La Nouvelle Tribune

Putsch déjoué au Tchad : les jours de Déby au pouvoir sont-ils comptés ?

Espace membre

Le Président tchadien Idriss Déby Itno a échappé à la destitution. C’est ce qu’on retient des informations qui nous sont parvenues de N’djaména ce mercredi. Le Gouvernement a communiqué très peu d’informations sur cette affaire de putsch déjoué.

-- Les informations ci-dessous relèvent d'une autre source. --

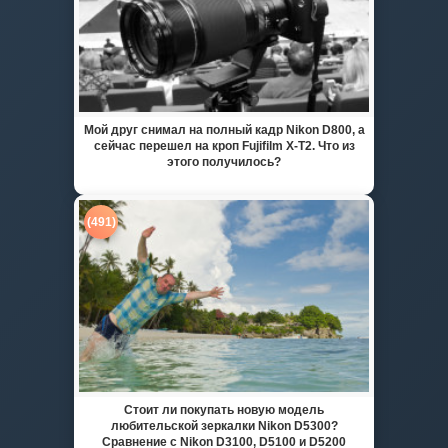
Мой друг снимал на полный кадр Nikon D800, а
сейчас перешел на кроп Fujifilm X-T2. Что из
этого получилось?
(491)
Стоит ли покупать новую модель
любительской зеркалки Nikon D5300?
Сравнение с Nikon D3100, D5100 и D5200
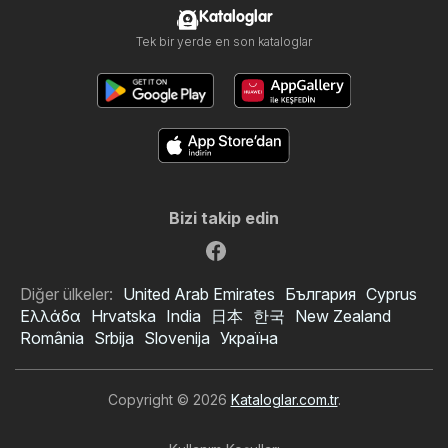
Kataloglar
Tek bir yerde en son kataloglar
Bizi takip edin
Diğer ülkeler:
United Arab Emirates
България
Cyprus
Ελλάδα
Hrvatska
India
日本
한국
New Zealand
România
Srbija
Slovenija
Україна
Copyright © 2026
Kataloglar.com.tr
.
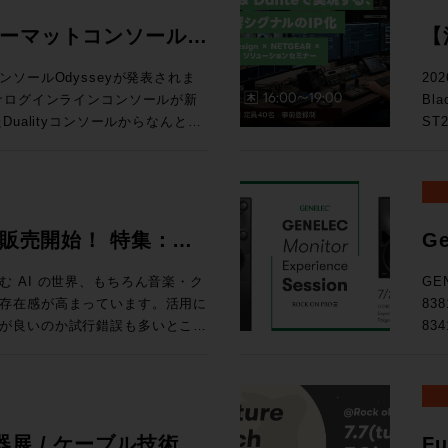
ォーマットコンソール
【
る
ソールOdysseyが発表されま
20
Bl
D
ualityコンソールからなんと20
ST
ー
確立したActiveAnalogueテ
テム
chまでのシステムに対応するスタジ
の次
ス
い！ トピックス ★ST2110・Danteを活用したIPシス
ルで確立された独自技術
映像
026 販売開始！ 特集：
Ge
ている。これにより、信号経路に一切の
によ
開
路でありながら、各種設定を一瞬
え方 
 AI の世界、もちろん音楽・ク
GE
協のないサウンドクオリティと現
9月
存在感が高まっています。活用に
83
を可能にしている。 ・全CHへの
東京
が良いのか試行錯誤も多いとこ
83
ルのダブルフェーダーを搭載 ・高
◎定員
せんか、あふれる情報を取りまと
Expe
ールの統合 ・SL9000コンソー
りました。 タイムテーブ
d Magazineです。整理してい
名
logue サーキットに基づいた回路構
るこ
、世相の移り変わりを考える良き
た。
い
d Tripはロンドンのミュージッ
GE
ョンラック ・コントロールサーフ
.A.からはボブ・クリアマウンテ
品、そし
展 / ケーブル技術シ
Fu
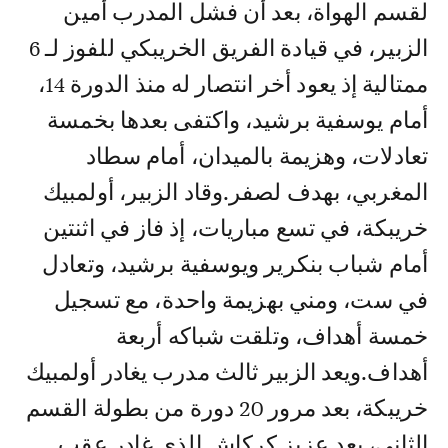
لقسم الهواة، بعد أن فشل المدرب أمين
الزبير، في قيادة الفريق الخريبكي للفوز لـ 6
ممتالية إذ يعود أخر انتصار له منذ الدورة 14،
أمام يوسفية برشيد، واكتفى بعدها بخمسة
تعادلات، وهزيمة بالميدان، أمام سطاد
المغربي، بهدف لصفر.وقاد الزبير، أولمبيك
خريبكة، في تسع مباريات، إذ فاز في اثنتين
أمام شباب بنكرير ويوسفية برشيد، وتعادل
في ست، ومني بهزيمة واحدة، مع تسجيل
خمسة أهداف، وتلقت شباكه أربعة
أهداف.ويعد الزبير ثالث مدرب يغادر أولمبيك
خريبكة، بعد مرور 20 دورة من بطولة القسم
الثاني، بعد عزيز كركاش الذي غادر عقب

On retiendra seulement qu’« un groupuscule d'individus mal intentionnés a cherché à mener une action de déstabilisation contre les institutions de la République ». Ces derniers « conspiraient depuis plus de quatre mois pour remettre en cause la paix.» Ils ont été arrêtés et présentés à la Justice. De nos confrères de Rfi, on apprendra qu’il y a eu des combats impliquant des civils et des militaires… S’en sont suivies des arrestations dont celui du député de l’opposition Saleh Makki.

Hypothèses

 Ce qui retient d’ailleurs l’attention, c’est le fait que peu d’informations, du moins officielles, soient disponibles autour de cette affaire. Le gouvernement tchadien a été très laconique sur la question. Mais en attendant plus de détails, deux hypothèses sont susceptibles d’être avancées. 

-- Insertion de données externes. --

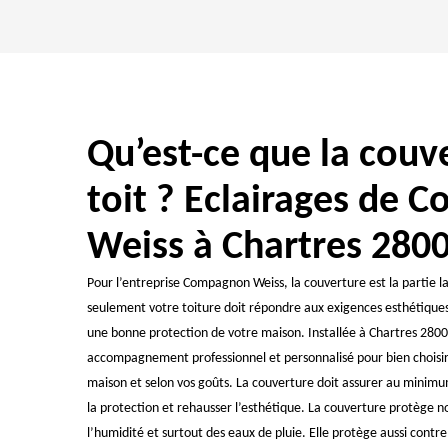
Qu’est-ce que la couv
toit ? Eclairages de
Weiss à Chartres 280
Pour l’entreprise Compagnon Weiss, la couverture est la partie la 
seulement votre toiture doit répondre aux exigences esthétiques
une bonne protection de votre maison. Installée à Chartres 28000
accompagnement professionnel et personnalisé pour bien choisir 
maison et selon vos goûts. La couverture doit assurer au minimum
la protection et rehausser l’esthétique. La couverture protège n
l’humidité et surtout des eaux de pluie. Elle protège aussi contre 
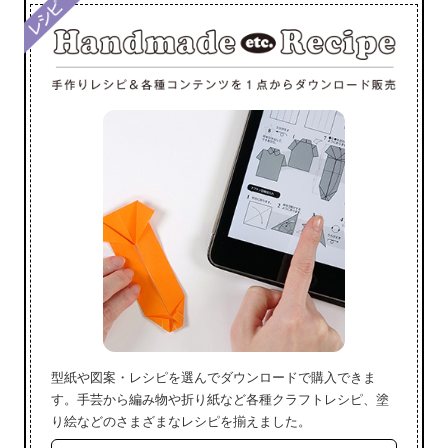
型紙や図案・レシピを選んでダウンロードで購入できま
す。手芸から編み物や折り紙など各種クラフトレシピ、塗
り絵などのさまざまなレシピを揃えました。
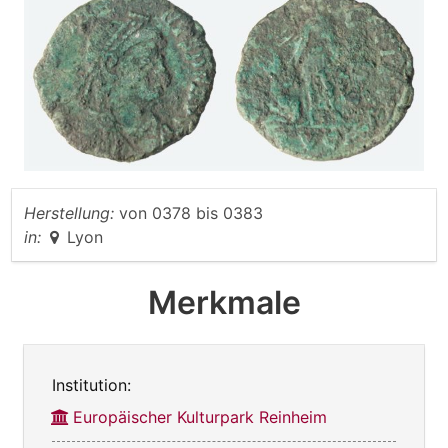
Herstellung:
von
0378
bis
0383
in:
Lyon
Merkmale
Institution:
Europäischer Kulturpark Reinheim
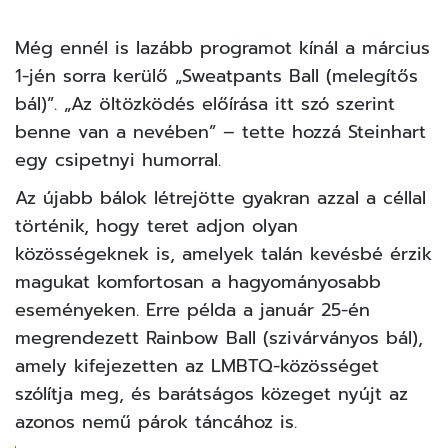
Még ennél is lazább programot kínál a március
1-jén sorra kerülő „Sweatpants Ball (melegítős
bál)”. „Az öltözködés előírása itt szó szerint
benne van a nevében” – tette hozzá Steinhart
egy csipetnyi humorral.
Az újabb bálok létrejötte gyakran azzal a céllal
történik, hogy teret adjon olyan
közösségeknek is, amelyek talán kevésbé érzik
magukat komfortosan a hagyományosabb
eseményeken. Erre példa a január 25-én
megrendezett Rainbow Ball (szivárványos bál),
amely kifejezetten az LMBTQ-közösséget
szólítja meg, és barátságos közeget nyújt az
azonos nemű párok táncához is.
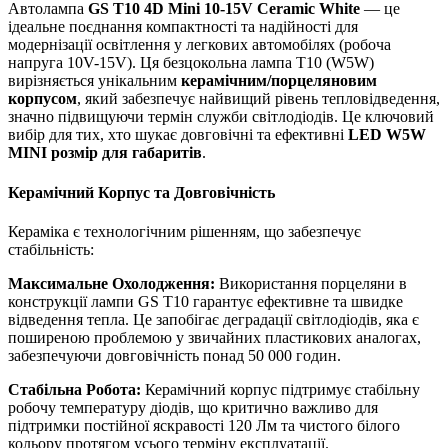
Автолампа
GS T10 4D Mini 10-15V Ceramic White
— це
ідеальне поєднання компактності та надійності для
модернізації освітлення у легкових автомобілях (робоча
напруга 10V-15V). Ця безцокольна лампа T10 (W5W)
вирізняється унікальним
керамічним/порцеляновим
корпусом
, який забезпечує найвищий рівень тепловідведення,
значно підвищуючи термін служби світлодіодів. Це ключовий
вибір для тих, хто шукає довговічні та ефективні
LED W5W
MINI розмір для габаритів
.
Керамічний Корпус та Довговічність
Кераміка є технологічним рішенням, що забезпечує
стабільність:
Максимальне Охолодження:
Використання порцеляни в
конструкції лампи GS T10 гарантує ефективне та швидке
відведення тепла. Це запобігає деградації світлодіодів, яка є
поширеною проблемою у звичайних пластикових аналогах,
забезпечуючи довговічність понад 50 000 годин.
Стабільна Робота:
Керамічний корпус підтримує стабільну
робочу температуру діодів, що критично важливо для
підтримки постійної яскравості 120 Лм та чистого білого
кольору протягом усього терміну експлуатації.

Primo, Il y a vraiment eu coup d’Etat déjoué. Cela signifierait que le régime Déby tire vers sa fin et commence à s’effondrer. Venu lui-même au pouvoir par coup d’Etat, après avoir renversé Hissen Habré en 1990, Déby est, selon cette première hypothèse, rattrapé par l’histoire. Comme l’a été François Bozizé en Centrafrique. Cela voudrait aussi dire que Super Déby n’est plus solidement assis sur son fauteuil présidentiel, tel qu’on en a l’air avec la montée fulgurante de son hégémonie dans la sous-région. Hégémonie qu’il doit à l’intervention des troupes tchadiennes au nord-mali et à sa volonté de ressusciter la Cen-sad. Encore que dans cette affaire du Mali, il passe comme l’intermédiaire idéal sur qui Paris veut compter.  

La rebelles de la Séléka en Centrafrique ont sans doute fait des émules au Tchad. Et aucun des pays de la sous région n’est dans ce cas à l’abri d’une déstabilisation. Si cette hypothèse est vérifiée, ça veut dire que les jours de l’ère Déby sont comptés.

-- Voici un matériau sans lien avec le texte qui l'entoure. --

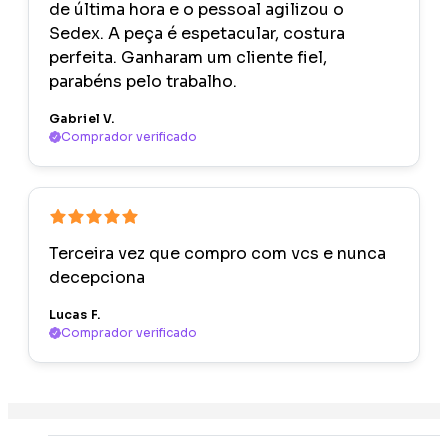
de última hora e o pessoal agilizou o
Sedex. A peça é espetacular, costura
perfeita. Ganharam um cliente fiel,
parabéns pelo trabalho.
Gabriel V.
Comprador verificado
Terceira vez que compro com vcs e nunca
decepciona
Lucas F.
Comprador verificado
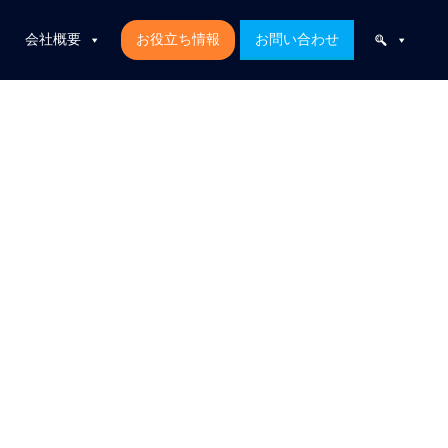
会社概要
お役立ち情報
お問い合わせ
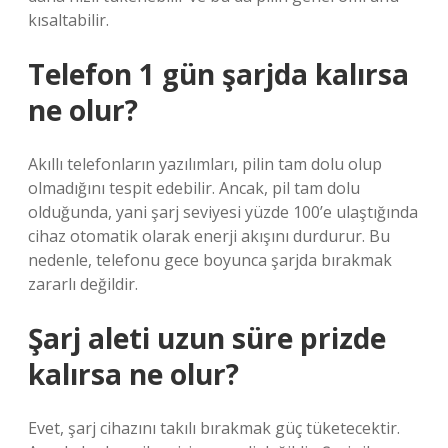
kısaltabilir.
Telefon 1 gün şarjda kalırsa
ne olur?
Akıllı telefonların yazılımları, pilin tam dolu olup
olmadığını tespit edebilir. Ancak, pil tam dolu
olduğunda, yani şarj seviyesi yüzde 100’e ulaştığında
cihaz otomatik olarak enerji akışını durdurur. Bu
nedenle, telefonu gece boyunca şarjda bırakmak
zararlı değildir.
Şarj aleti uzun süre prizde
kalırsa ne olur?
Evet, şarj cihazını takılı bırakmak güç tüketecektir.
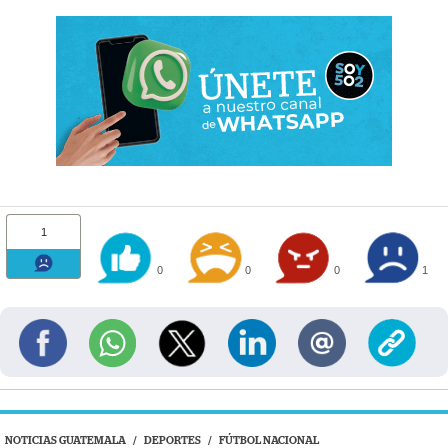
1
0
0
0
1
NOTICIAS GUATEMALA
/
DEPORTES
/
FÚTBOL NACIONAL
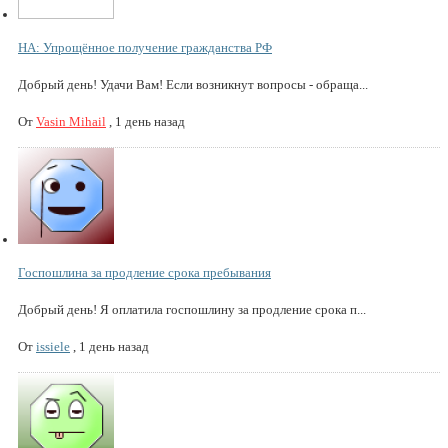
НА: Упрощённое получение гражданства РФ
Добрый день! Удачи Вам! Если возникнут вопросы - обраща...
От
Vasin Mihail
,
1 день назад
Госпошлина за продление срока пребывания
Добрый день! Я оплатила госпошлину за продление срока п...
От
issiele
,
1 день назад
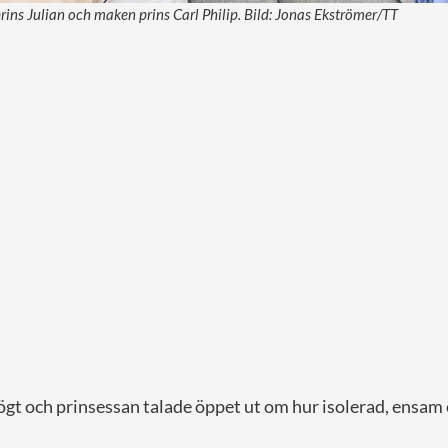
rins Julian och maken prins Carl Philip. Bild: Jonas Ekströmer/TT
ögt och prinsessan talade öppet ut om hur isolerad, ensam 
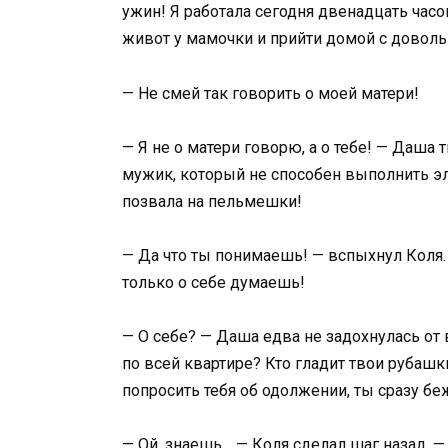
ужин! Я работала сегодня двенадцать часо
живот у мамочки и прийти домой с довол
— Не смей так говорить о моей матери!
— Я не о матери говорю, а о тебе! — Даша 
мужик, который не способен выполнить э
позвала на пельмешки!
— Да что ты понимаешь! — вспыхнул Коля.
только о себе думаешь!
— О себе? — Даша едва не задохнулась от 
по всей квартире? Кто гладит твои рубашк
попросить тебя об одолжении, ты сразу б
— Ой, знаешь… — Коля сделал шаг назад. —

Secundo, ce putsch déjoué n’est qu’un montage du régime. Ce serait donc une manipulation émanant du gouvernement. Cela pourrait permettre à Déby d’affaiblir quelques opposants qu’il a dans sa ligne de mire et raffermir  davantage son régime. Avec nos chefs d’Etats africains, on ne sait jamais.

Dans l’un ou dans l’autre cas, il y a eu complot. Une stratégie d’auto flagellation du régime pour se durcir ou une réelle menace de déstabilisation du régime Déby. Vue l’histoire du Tchad, le contexte sous-régional, ni l’un, ni l’autre des cas ne surprendrait. Affaire à suivre.